When you reach the line containing "на нашей стороне" in the records below, start copying exactly, and stop once you have copied the line containing "สิงหาคม 6, 2026".

▸ **Source material**:

╔══

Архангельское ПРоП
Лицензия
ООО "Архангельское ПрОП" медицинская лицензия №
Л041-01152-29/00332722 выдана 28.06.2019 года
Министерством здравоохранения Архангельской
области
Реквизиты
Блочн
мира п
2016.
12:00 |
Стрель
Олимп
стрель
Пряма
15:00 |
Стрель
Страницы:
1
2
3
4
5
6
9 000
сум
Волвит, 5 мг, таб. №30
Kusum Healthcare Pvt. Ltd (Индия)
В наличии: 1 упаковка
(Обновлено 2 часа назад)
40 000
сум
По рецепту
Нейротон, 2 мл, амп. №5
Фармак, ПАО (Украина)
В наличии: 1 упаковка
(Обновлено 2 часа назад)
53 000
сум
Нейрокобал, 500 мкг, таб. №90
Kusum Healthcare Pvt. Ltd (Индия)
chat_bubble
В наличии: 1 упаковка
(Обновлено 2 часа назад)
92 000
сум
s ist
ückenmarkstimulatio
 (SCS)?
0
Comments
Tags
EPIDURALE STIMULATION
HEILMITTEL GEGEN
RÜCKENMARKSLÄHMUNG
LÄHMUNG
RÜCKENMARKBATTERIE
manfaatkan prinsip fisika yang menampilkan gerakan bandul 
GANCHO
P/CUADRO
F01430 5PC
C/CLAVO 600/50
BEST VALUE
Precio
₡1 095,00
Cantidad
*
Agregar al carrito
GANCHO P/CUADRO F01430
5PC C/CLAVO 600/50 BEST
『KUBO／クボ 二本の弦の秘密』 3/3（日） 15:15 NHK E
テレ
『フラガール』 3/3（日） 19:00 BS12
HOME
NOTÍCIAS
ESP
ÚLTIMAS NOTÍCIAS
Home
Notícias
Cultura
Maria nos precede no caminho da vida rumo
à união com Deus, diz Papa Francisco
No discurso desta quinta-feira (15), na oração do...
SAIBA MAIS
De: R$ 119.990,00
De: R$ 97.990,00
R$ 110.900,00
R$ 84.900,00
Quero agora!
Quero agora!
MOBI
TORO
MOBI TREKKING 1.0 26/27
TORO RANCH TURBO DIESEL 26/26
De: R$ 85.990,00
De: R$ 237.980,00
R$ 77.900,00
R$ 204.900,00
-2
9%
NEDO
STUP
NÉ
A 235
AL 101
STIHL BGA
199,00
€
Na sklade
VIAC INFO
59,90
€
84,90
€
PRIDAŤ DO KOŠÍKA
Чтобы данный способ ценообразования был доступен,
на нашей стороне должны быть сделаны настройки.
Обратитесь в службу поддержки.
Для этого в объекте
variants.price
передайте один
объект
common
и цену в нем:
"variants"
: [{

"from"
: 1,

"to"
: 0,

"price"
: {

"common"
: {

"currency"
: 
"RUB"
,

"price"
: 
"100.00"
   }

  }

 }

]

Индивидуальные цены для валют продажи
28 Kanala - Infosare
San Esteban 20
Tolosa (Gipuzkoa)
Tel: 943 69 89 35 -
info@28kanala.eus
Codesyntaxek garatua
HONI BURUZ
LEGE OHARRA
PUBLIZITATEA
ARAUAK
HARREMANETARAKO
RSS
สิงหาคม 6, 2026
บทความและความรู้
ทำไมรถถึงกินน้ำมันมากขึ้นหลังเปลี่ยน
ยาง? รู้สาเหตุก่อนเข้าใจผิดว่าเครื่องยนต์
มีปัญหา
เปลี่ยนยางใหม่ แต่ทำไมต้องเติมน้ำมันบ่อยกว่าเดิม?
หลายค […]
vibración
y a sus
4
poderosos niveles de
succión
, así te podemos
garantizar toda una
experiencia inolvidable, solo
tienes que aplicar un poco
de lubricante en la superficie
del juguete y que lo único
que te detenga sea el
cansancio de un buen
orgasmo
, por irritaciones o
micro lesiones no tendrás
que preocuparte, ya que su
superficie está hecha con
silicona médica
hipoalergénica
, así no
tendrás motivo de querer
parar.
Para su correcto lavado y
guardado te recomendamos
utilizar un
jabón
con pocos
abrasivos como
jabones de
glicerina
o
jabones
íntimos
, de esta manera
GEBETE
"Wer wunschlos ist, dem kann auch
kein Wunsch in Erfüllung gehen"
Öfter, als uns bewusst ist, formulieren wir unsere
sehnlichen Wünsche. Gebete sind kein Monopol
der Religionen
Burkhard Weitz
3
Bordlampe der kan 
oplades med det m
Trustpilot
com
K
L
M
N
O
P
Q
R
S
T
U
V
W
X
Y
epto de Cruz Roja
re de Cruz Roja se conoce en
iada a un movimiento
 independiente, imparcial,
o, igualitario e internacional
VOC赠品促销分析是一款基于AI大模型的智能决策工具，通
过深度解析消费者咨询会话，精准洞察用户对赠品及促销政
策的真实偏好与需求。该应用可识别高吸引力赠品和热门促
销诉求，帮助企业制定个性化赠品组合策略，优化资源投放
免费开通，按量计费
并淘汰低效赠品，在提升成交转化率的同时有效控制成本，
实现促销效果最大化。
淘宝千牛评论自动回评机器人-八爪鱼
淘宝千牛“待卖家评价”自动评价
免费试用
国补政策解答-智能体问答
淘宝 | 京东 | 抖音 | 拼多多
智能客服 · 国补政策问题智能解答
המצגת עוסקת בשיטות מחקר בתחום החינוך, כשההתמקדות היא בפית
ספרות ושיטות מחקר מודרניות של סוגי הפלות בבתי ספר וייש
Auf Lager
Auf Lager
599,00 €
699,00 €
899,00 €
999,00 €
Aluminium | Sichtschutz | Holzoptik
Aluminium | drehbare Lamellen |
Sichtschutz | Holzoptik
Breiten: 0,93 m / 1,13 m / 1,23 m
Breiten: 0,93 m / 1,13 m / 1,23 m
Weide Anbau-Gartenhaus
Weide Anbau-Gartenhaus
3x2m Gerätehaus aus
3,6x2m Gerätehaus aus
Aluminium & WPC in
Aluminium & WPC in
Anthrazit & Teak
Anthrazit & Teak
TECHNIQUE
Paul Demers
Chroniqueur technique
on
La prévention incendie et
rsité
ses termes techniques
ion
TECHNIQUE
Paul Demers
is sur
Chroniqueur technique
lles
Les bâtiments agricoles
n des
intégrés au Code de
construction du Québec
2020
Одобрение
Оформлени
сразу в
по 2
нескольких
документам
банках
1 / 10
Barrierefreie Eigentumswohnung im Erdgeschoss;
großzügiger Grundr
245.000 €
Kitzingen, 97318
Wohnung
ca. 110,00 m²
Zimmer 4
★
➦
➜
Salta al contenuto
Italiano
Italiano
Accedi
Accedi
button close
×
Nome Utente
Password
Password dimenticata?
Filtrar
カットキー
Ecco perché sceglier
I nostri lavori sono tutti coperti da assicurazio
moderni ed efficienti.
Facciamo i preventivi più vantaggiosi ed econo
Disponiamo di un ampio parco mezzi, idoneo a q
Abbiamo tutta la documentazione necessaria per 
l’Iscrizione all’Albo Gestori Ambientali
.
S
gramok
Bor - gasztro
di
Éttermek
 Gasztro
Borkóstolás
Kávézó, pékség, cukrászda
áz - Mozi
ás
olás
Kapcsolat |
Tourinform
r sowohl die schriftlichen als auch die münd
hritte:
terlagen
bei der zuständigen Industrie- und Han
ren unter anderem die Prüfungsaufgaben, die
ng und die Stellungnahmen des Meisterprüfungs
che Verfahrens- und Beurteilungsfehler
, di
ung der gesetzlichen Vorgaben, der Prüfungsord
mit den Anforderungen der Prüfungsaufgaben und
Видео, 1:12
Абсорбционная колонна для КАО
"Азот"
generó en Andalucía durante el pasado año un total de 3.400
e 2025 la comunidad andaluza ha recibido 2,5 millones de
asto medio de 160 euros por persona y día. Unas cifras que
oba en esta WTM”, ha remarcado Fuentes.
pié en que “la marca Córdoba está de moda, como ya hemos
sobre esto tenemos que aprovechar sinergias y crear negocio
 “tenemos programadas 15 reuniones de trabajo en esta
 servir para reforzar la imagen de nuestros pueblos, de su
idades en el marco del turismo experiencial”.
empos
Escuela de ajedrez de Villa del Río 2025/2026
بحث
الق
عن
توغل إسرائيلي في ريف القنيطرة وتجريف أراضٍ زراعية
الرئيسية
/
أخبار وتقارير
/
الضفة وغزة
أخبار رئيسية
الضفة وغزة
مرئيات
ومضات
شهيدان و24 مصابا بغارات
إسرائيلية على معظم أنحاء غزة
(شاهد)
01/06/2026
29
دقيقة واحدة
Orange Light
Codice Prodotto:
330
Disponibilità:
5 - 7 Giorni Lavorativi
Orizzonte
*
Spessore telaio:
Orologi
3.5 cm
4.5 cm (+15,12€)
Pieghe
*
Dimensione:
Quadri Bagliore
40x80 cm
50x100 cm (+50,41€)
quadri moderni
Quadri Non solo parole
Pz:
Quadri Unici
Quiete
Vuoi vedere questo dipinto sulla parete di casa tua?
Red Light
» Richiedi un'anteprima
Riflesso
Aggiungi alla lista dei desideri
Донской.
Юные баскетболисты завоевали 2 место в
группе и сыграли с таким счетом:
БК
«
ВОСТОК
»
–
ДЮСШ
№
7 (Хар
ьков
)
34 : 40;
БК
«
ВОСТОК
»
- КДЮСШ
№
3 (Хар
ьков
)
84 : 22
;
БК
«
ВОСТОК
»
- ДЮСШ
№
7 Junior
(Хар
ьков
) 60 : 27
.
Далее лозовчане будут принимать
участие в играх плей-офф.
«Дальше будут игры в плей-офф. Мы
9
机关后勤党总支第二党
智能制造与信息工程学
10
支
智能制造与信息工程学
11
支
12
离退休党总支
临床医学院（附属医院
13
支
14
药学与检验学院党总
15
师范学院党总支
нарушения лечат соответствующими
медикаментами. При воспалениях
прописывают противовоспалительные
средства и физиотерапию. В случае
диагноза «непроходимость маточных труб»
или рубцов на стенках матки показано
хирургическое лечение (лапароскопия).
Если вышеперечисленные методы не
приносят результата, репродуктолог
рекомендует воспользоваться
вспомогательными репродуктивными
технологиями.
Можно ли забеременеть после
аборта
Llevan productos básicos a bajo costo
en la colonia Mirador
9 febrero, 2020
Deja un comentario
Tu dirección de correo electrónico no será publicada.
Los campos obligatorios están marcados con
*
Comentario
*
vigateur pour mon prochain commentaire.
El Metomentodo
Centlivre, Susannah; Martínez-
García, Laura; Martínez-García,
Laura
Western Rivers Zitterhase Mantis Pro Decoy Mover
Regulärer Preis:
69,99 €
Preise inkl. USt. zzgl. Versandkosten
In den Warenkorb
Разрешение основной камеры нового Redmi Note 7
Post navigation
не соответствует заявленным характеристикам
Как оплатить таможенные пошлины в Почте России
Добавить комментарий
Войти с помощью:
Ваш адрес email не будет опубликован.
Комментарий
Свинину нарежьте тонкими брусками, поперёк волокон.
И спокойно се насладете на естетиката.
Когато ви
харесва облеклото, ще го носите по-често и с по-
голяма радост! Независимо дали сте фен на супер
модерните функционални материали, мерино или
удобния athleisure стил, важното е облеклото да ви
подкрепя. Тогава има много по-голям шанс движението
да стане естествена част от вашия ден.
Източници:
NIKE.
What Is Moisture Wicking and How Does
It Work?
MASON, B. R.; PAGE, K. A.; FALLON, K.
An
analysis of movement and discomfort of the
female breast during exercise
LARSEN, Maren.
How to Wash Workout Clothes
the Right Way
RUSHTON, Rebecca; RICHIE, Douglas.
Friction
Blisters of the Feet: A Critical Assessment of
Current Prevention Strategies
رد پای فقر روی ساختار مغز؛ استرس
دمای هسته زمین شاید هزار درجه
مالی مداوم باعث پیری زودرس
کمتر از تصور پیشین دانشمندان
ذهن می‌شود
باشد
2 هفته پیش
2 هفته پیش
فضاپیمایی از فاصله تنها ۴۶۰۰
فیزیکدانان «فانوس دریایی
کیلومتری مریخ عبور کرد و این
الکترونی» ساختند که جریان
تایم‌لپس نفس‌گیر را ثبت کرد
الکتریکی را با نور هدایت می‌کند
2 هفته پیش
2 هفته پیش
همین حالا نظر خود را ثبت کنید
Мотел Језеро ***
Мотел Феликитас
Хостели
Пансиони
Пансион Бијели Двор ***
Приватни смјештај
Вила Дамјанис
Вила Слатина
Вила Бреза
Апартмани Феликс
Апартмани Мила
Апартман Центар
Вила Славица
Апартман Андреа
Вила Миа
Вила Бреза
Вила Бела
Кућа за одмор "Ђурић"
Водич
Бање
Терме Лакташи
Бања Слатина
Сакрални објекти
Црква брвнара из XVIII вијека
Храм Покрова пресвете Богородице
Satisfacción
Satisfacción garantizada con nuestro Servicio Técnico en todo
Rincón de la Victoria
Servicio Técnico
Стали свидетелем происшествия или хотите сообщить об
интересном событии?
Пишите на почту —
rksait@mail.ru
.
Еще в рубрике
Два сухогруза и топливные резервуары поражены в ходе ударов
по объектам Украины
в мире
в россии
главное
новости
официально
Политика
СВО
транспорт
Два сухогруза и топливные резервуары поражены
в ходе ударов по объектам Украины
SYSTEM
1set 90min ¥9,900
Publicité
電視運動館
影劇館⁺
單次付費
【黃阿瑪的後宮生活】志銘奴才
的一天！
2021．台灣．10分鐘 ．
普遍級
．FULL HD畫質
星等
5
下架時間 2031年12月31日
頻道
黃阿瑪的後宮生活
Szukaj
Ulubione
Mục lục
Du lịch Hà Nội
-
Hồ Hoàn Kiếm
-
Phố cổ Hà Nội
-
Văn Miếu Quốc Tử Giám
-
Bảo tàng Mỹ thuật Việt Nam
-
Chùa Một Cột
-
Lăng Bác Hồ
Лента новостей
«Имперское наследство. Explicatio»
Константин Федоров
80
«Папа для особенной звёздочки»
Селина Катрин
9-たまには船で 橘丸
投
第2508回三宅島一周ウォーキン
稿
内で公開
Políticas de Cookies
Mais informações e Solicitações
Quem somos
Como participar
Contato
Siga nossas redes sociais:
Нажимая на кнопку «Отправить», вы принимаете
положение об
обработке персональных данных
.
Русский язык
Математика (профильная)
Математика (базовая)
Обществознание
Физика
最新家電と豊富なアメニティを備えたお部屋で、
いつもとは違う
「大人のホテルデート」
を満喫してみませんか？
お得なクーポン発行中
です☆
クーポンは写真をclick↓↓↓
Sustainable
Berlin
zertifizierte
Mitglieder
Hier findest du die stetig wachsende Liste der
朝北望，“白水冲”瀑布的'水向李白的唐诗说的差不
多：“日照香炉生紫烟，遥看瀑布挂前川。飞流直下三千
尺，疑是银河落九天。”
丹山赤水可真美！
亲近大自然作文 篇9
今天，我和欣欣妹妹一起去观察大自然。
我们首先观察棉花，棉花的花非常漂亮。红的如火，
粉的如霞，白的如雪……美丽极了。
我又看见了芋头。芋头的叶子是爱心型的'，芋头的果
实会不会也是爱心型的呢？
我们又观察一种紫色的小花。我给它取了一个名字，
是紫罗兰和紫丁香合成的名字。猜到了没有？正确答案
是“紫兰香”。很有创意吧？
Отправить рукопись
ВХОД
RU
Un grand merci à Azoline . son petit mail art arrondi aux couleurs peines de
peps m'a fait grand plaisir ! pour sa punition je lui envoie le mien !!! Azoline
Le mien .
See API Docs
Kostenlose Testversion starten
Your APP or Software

╚══

▸ **Solved problem**:
на нашей стороне должны быть сделаны настройки.
Обратитесь в службу поддержки.
Для этого в объекте
variants.price
передайте один
объект
common
и цену в нем:
"variants"
: [{

"from"
: 1,

"to"
: 0,

"price"
: {

"common"
: {

"currency"
: 
"RUB"
,

"price"
: 
"100.00"
   }

  }

 }

]

Индивидуальные цены для валют продажи
28 Kanala - Infosare
San Esteban 20
Tolosa (Gipuzkoa)
Tel: 943 69 89 35 -
info@28kanala.eus
Codesyntaxek garatua
HONI BURUZ
LEGE OHARRA
PUBLIZITATEA
ARAUAK
HARREMANETARAKO
RSS
สิงหาคม 6, 2026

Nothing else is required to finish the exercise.